WORK TO BE COMPLETED
Copy out all the lines of the data that hold the word "hooks".

EXTRACTED DATA
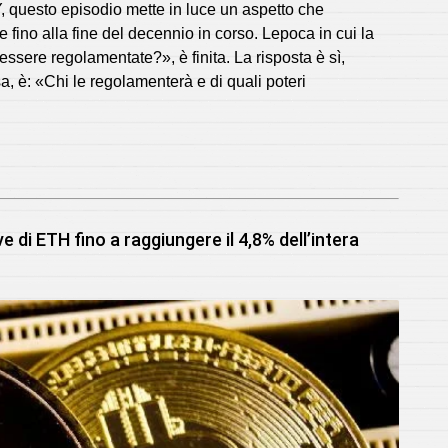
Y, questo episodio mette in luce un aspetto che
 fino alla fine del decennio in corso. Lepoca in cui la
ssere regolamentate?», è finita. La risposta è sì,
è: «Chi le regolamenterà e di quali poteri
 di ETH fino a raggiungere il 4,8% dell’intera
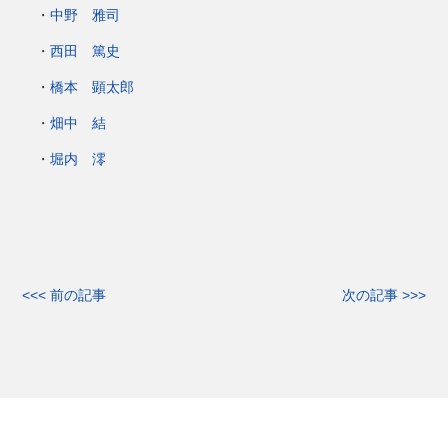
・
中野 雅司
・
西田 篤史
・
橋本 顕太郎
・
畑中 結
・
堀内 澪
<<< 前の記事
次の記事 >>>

---

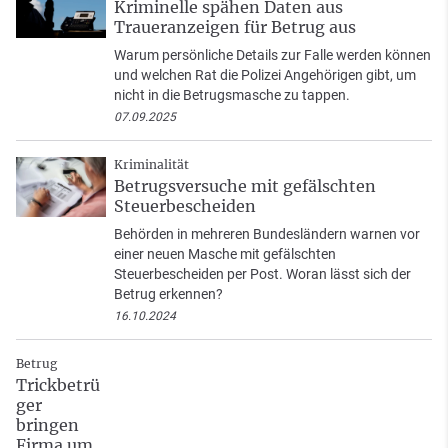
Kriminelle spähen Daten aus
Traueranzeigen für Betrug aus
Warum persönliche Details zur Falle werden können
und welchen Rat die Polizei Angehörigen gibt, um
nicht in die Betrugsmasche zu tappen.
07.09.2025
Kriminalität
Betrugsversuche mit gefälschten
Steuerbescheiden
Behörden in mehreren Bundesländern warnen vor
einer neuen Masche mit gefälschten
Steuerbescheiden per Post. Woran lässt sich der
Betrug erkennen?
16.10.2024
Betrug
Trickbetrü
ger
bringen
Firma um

* * *

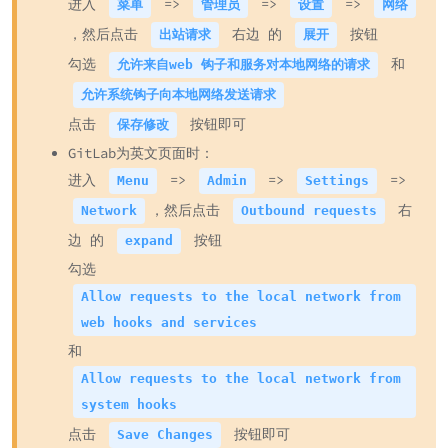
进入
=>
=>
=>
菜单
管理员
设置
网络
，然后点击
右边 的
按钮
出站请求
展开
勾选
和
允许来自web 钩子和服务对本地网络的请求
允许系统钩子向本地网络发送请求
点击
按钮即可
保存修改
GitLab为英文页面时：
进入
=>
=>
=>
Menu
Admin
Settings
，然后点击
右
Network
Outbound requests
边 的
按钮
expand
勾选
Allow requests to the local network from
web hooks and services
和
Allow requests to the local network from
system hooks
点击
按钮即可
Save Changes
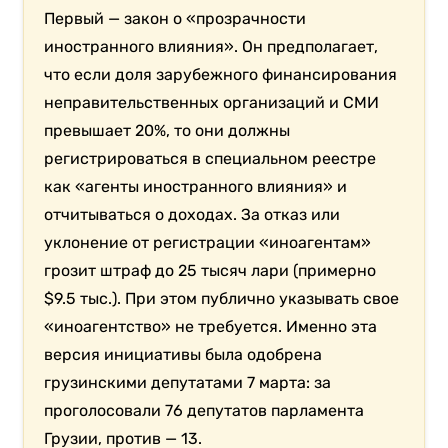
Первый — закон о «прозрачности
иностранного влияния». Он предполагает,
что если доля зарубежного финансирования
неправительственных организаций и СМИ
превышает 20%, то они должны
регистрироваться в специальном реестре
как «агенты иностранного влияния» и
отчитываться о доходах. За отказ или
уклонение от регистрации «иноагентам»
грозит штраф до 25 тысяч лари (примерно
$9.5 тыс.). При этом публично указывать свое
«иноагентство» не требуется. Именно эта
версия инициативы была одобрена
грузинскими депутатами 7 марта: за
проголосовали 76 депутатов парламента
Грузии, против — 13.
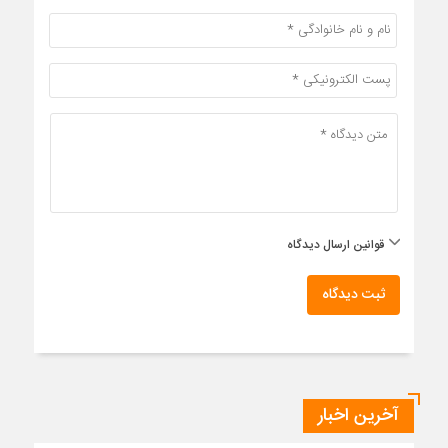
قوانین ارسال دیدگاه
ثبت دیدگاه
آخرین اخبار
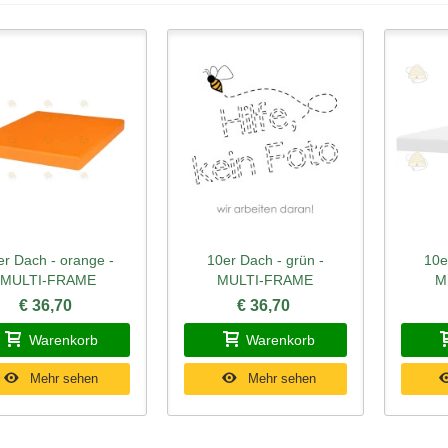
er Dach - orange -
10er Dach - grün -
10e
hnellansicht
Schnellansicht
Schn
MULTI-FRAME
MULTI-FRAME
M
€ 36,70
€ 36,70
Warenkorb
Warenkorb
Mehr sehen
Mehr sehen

EXERCISE RESULT
web hooks and services
system hooks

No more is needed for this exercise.